Madame Cama's political career started in London in 1902. She became private secretary of an important Indian dignitary, Dadabhai Naoroji who was an elected member of British Parliament from 1892-1895. Through him, she came in contact with several Indian patriots and European Intellectuals, sympathetic to the Indian cause. She began speaking against British rule and later on played a dominant part in the cause for India’s freedom movement.
In 1909, Madan Lal Dhingra, a Punjabi revolutionary, studying in England, assassinated Sir William Hutt Curzon Wyllie, political aide-de-camp to the Secretary of State for India. Dhingra was a freedom fighter and his killing of a high-ranking official was hailed as one of the first acts of revolution in the Indian independence movement in the 20th century. However, his action led to the arrests of some key activists associated with India House including V.D. Savarkar. Several student activists moved to Europe or the United States.
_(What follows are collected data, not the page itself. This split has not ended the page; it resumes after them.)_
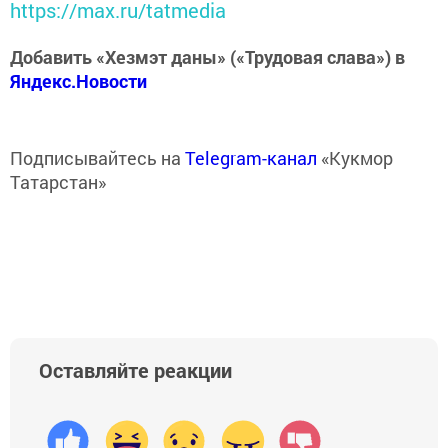
https://max.ru/tatmedia
Добавить «Хезмэт даны» («Трудовая слава») в
Яндекс.Новости
Подписывайтесь на
Telegram-канал
«Кукмор
Татарстан»
Оставляйте реакции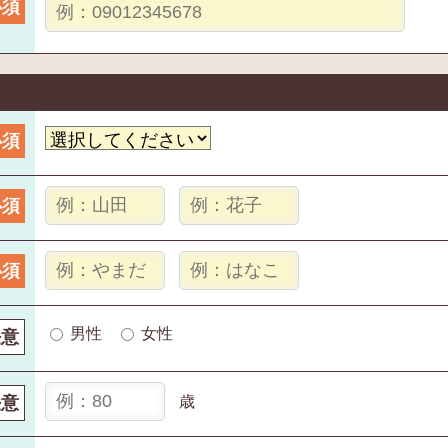
必須
必須
必須
必須
男性
女性
任意
任意
歳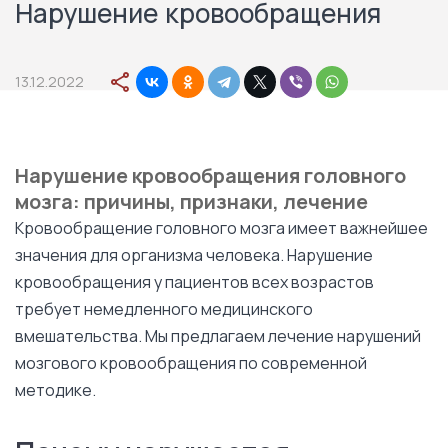
Нарушение кровообращения
13.12.2022
Нарушение кровообращения головного
мозга: причины, признаки, лечение
Кровообращение головного мозга имеет важнейшее
значения для организма человека. Нарушение
кровообращения у пациентов всех возрастов
требует немедленного медицинского
вмешательства. Мы предлагаем лечение нарушений
мозгового кровообращения по современной
методике.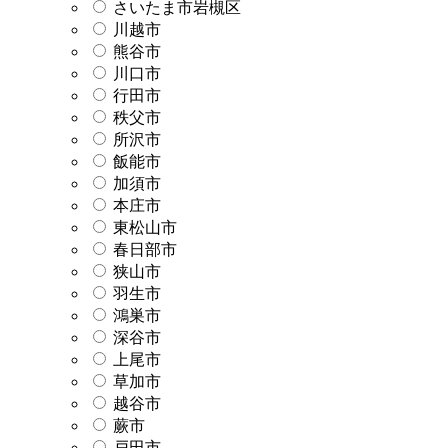
さいたま市岩槻区
川越市
熊谷市
川口市
行田市
秩父市
所沢市
飯能市
加須市
本庄市
東松山市
春日部市
狭山市
羽生市
鴻巣市
深谷市
上尾市
草加市
越谷市
蕨市
戸田市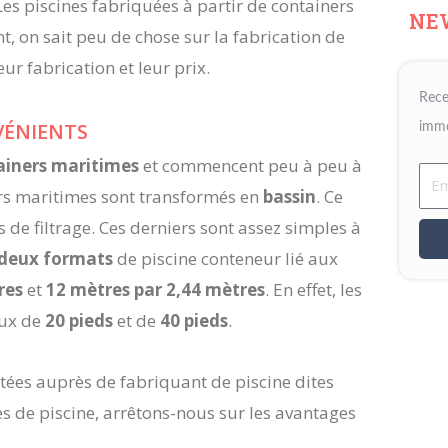
es piscines fabriquées à partir de containers
NE
t, on sait peu de chose sur la fabrication de
eur fabrication et leur prix.
Rece
VÉNIENTS
immo
ainers maritimes
et commencent peu à peu à
Ema
ers maritimes sont transformés en
bassin
. Ce
 de filtrage. Ces derniers sont assez simples à
deux formats
de piscine conteneur lié aux
res
et
12 mètres par 2,44 mètres
. En effet, les
eux de
20 pieds
et de
40 pieds
.
tées auprès de fabriquant de piscine dites
s de piscine, arrêtons-nous sur les avantages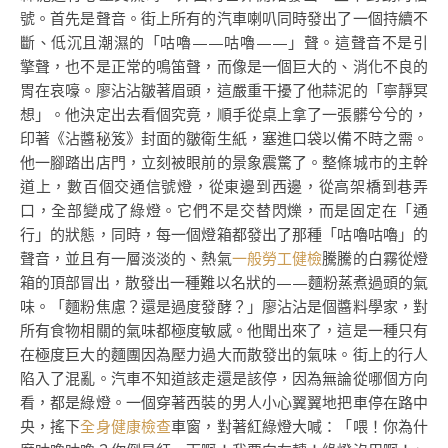
號。首先是聲音。街上所有的汽車喇叭同時發出了一個持續不
斷、低沉且潮濕的「咕嚕——咕嚕——」聲。這聲音不是引
擎聲，也不是正常的鳴笛聲，而像是一個巨大的、消化不良的
胃在哀嚎。廖沾沾皺著眉頭，這嚴重干擾了他蒜泥的「寧靜冥
想」。他決定出去看個究竟，順手從桌上拿了一張髒兮兮的，
印著《沾醬秘笈》封面的皺衛生紙，塞進口袋以備不時之需。
他一腳踏出店門，立刻被眼前的景象震驚了。整條城市的主幹
道上，數百個交通信號燈，從東邊到西邊，從高架橋到巷弄
口，全部變成了綠燈。它們不是交替閃爍，而是固定在「通
行」的狀態，同時，每一個燈箱都發出了那種「咕嚕咕嚕」的
聲音，並且有一層淡淡的、熱氣
一般勞工健檢
騰騰的白霧從燈
箱的頂部冒出，散發出一種難以名狀的——麵粉蒸煮過頭的氣
味。「麵粉焦慮？還是過度發酵？」廖沾沾是個醬料學家，對
所有食物相關的氣味都極度敏感。他聞出來了，這是一種只有
在極度巨大的麵團因為壓力過大而散發出的氣味。街上的行人
陷入了混亂。汽車不知道該走還是該停，因為無論從哪個方向
看，都是綠燈。一個穿著西裝的男人小心翼翼地把車停在路中
央，搖下
全身健康檢查
車窗，對著紅綠燈大喊：「喂！你為什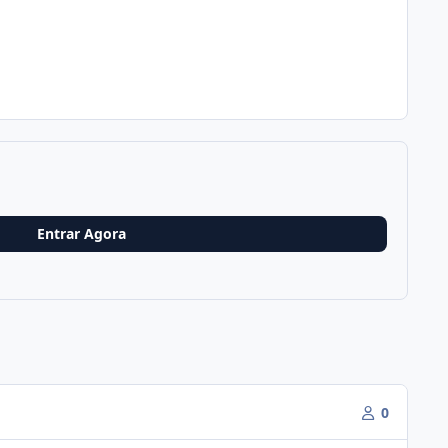
Entrar Agora
0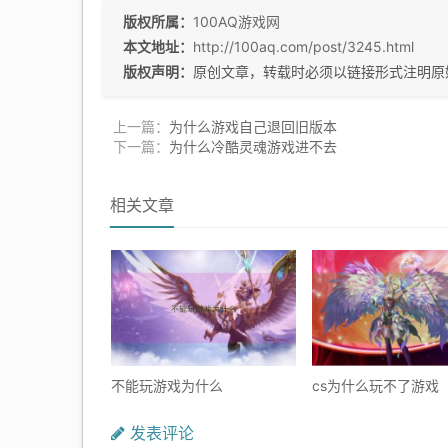
版权所属：
100AQ游戏网
本文地址：
http://100aq.com/post/3245.html
版权声明：
原创文章，转载时必须以链接形式注明原
上一篇：
为什么游戏自己退回旧版本
下一篇：
为什么冷酷灵魂游戏进不去
相关文章
不能玩游戏为什么
cs为什么玩不了游戏
发表评论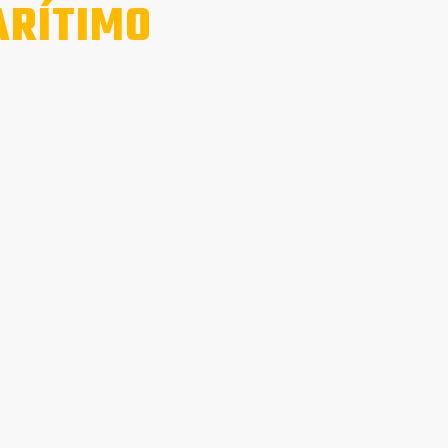
RÍTIMO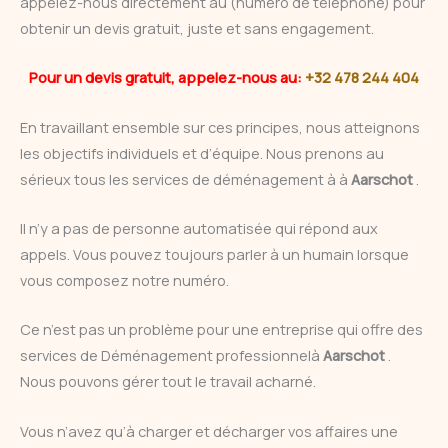
appelez-nous directement au (numéro de téléphone) pour
obtenir un devis gratuit, juste et sans engagement.
Pour un devis gratuit, appelez-nous au:
+32 478 244 404
En travaillant ensemble sur ces principes, nous atteignons
les objectifs individuels et d’équipe. Nous prenons au
sérieux tous les services de déménagement à à
Aarschot
.
Il n’y a pas de personne automatisée qui répond aux
appels. Vous pouvez toujours parler à un humain lorsque
vous composez notre numéro.
Ce n’est pas un problème pour une entreprise qui offre des
services de Déménagement professionnelà
Aarschot
.
Nous pouvons gérer tout le travail acharné.
Vous n’avez qu’à charger et décharger vos affaires une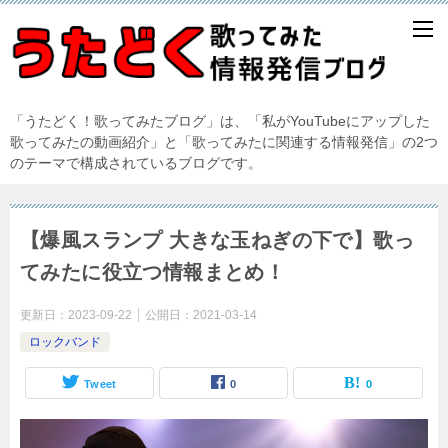
「うたどく！歌ってみたブログ」は、「私がYouTubeにアップした
歌ってみたの動画紹介」と「歌ってみたに関連する情報発信」の2つ
のテーマで構成されているブログです。
【爆風スランプ 大きな玉ねぎの下で】歌っ
てみたに役立つ情報まとめ！
更新日：
2023-09-22
公開日：
2021-03-14
ロックバンド
Tweet
0
0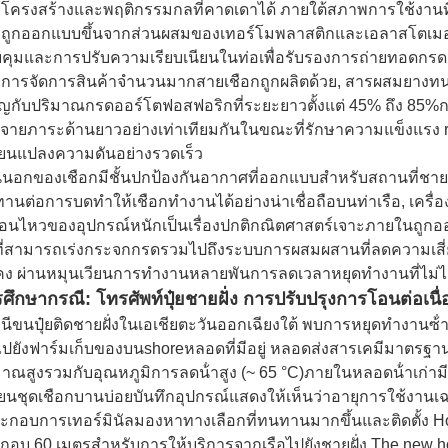
โครงสร้างและพฤติกรรมกลที่คาดเดาได้ ภายใต้สภาพการใช้งานที
กถูกออกแบบขึ้นจากส่วนผสมของเทอร์โมพลาสติกและเอลาสโตเมอร์หล
คุมและการปรับความเรียบเนียนในท่อเพื่อรับรองการถ่ายทอดกร
การจัดการสินค้าจํานวนมากสายเชือกถูกผลิตด้วย, สารผสมยางทนก
ิญกับปริมาณกรดออร์โตฟอสฟอริกที่ระยะยาวตั้งแต่ 45% ถึง 85%กา
จายภาระด้านยาวอย่างเท่าเทียมกันในขณะที่รักษาความแข็งแรง r
ี่ยนแปลงความดันอย่างรวดเร็ว
นนอกของเชือกมีชั้นปกป้องกันอากาศที่ออกแบบสําหรับสถานที่
านต่อการบดทําให้เชือกทํางานได้อย่างน่าเชื่อถือบนท่าเรือ, เครื่
ื่อนไหวของอุปกรณ์หนักเป็นเรื่องปกติกณิตศาสตร์เจาะภายในถูกออ
นที่สามารถเร่งกระจกกรดรวมไปถึงระบบการผสมผสานที่ลดความเสี่
นคง ผ่านหมุนเวียนการทํางานหลายพันการลดเวลาหยุดทํางานที่ไม่ไ
ศึกษากรณี: โทรศัพท์ปุ๋ยชายฝั่ง การปรับปรุงการโอนต่อเนื่
นีขนปุ๋ยติดชายฝั่งในเอเชียตะวันออกเฉียงใต้ พบการหยุดทํางานซ
ไปยังฟาร์มเก็บของบนshoreหลอดที่มีอยู่ หลอดส่งสารเคมีมาตรฐาน
มาณสูงรวมกับอุณหภูมิการลดน้ําสูง (~ 65 °C)ภายในหลอดน้ําเก่าม
ี่ยนชุดเชือกบานบ่อยบันทึกอุปกรณ์แสดงให้เห็นว่าอายุการใช้งานเฉลี่
ประกอบการเทอร์มินัลมองหาทางเลือกที่ทนทานมากขึ้นและติดตั้ง 
กอบ 60 เมตรสําหรับการให้บริการจากเรือไปยังชายฝั่ง The new h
Paris Indian Society became the refuge and hub of Indian revolutionaries who fled England. With the closing of India House in London, Paris Indian Society became the center for radical Indian nationalist and revolutionary activities outside India. The Society started holding regular meetings and sought to train its members in skills necessary for revolution. Madame Cama also brought out the Journal Bande Mataram to "reflect a vigorous revolutionary policy." The first issue of Bande Mataram was published on September 10, 1909 with Har Dayal as the editor of the magazine. She also financed another revolutionary journal Talvar published by Virendranath Chattopadhyaya (brother of Sarojini Naidu) in memory of Madanlal Dhingra. The magazines were smuggled into India through the French colony of Pondichery.
In 1910, the British Government requested Cama's extradition but French Government refused to cooperate. With the outbreak of World War I in 1914, France and Britain became allies, and all the members of Paris India Society except Cama and S R Rana left the country. In January 1915, the French government deported Rana to the Caribbean island of Martinique, and Cama was interned in Vichy France. After the war, Cama returned to her home in Paris.
The British had banned her entry into India because of her revolutionary activities. She remained in exile in Europe until 1935. She was gravely ill and paralyzed by a stroke that she had suffered earlier that year. She petitioned the British government to be allowed to return home. She agreed to renounce her seditionist activities. She arrived in Bombay in November 1935 and died nine months later, aged 74, on 13 August 1936.
Several Indian cities have streets and places named after Bhikhaiji Cama, or Madam Cama as she is also known. On 26 January 1962, the Indian Posts and Telegraphs Department issued a commemorative stamp in her honor.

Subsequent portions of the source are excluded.